As if he hadn’t slept, his meditation memories leapt back into his mind.
 

He’d forgotten Master Zhou’s words, until they soared from the mists of memory silently as a gyre hawk. Was the old man right? Was his self-imposed aloneness now simply loneliness, and thus useless? Had he dragged his demons along, instead of them pursuing him?

And most importantly, was it possible that it was time to release them? And could he?

Well, if he did, he’d quarking well do it in his own time. Irritation surged as he recalled Logan’s high-handedness in arranging to send him this woman. His older brother saw himself as a benevolent guardian. This latest action was so jacked, so far out of line, it took Stark well into despot territory.

Serve him right if Creed sent his beautiful whore right back to him, this morning.
 

Throwing back the coverlet, Creed sprang out of bed.
 

Without pausing for his usual stretches and isometric strengthening, followed by a fight workout with the padded droid, he stepped into his showerdry and hit the hot spray.

 

* * *

 

Taara woke with a start when something screeched outside her window. She lifted her head from the soft pillow and stared around her, her heart pounding. Where was she?

Then memory flooded back, of the torturous journey and her arrival, complete with the humiliation of vomiting on the very man she was supposed to entice. She flopped back on the pillow with a muffled whimper. Oh, goddess, Creed Forth had been so disgusted with her he’d linked Stark right away.
 

Hurt clenched her insides as she recalled his deep voice, harsh with disgust.
‘You sent me a whore?’

With an effort, she stuffed the raw memory away and looked around. She was in a big bedroom, decorated in plain, masculine brown and green. The big bed faced a large window, with shutters open to the air. Through a railing of what looked like real wood, a vault of blue was visible and below it a rugged horizon, with not a building in sight.
 

She sat up, staring. That was sky—clear blue sky, and those were mountains—real mountains, not holovid travelogue mountains. Those rugged escarpments were rock, feathered with green that flowed down their flanks to disperse in meadows of gold leaved trees and then shrubs of soft grayed green and russet. All real. All Frontiera. It was almost like being in her cherished Serpentian vista holovid.

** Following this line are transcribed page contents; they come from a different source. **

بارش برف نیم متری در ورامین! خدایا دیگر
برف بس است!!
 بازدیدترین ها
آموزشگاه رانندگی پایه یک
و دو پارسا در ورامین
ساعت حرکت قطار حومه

Why, if she wanted to she could walk right out there and touch those shrubs, that tall grass, feel the ground under her feet and the sun on her head. If she had the time, that is. If she stayed here.

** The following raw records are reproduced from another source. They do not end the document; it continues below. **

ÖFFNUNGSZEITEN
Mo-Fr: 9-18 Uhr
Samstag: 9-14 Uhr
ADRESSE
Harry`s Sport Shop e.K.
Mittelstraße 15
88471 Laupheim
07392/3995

She’d been on Frontiera only a week, long enough to help Daanel settle the few things they’d brought with them in their new apartment in F City.
 

They’d spent the first few days simply exploring the small city, marveling not only at how clean and new everything was, but stopping to bask in the warm sun. Hot sun to many of the other immigrants, judging by the profusely sweating humans that passed them on the streets. But to Serpentians, it was heaven, especially after years of cold, acid rain in New Seattle. Taara realized now she’d never really felt warm there.

But after several days, she’d left Daanel scouting locations for his new boutique, and set off on her faux journey to Serpentia to buy clothing and accessories for the store—one which would have both their names on the deed. Daanel had insisted she be a partner with him.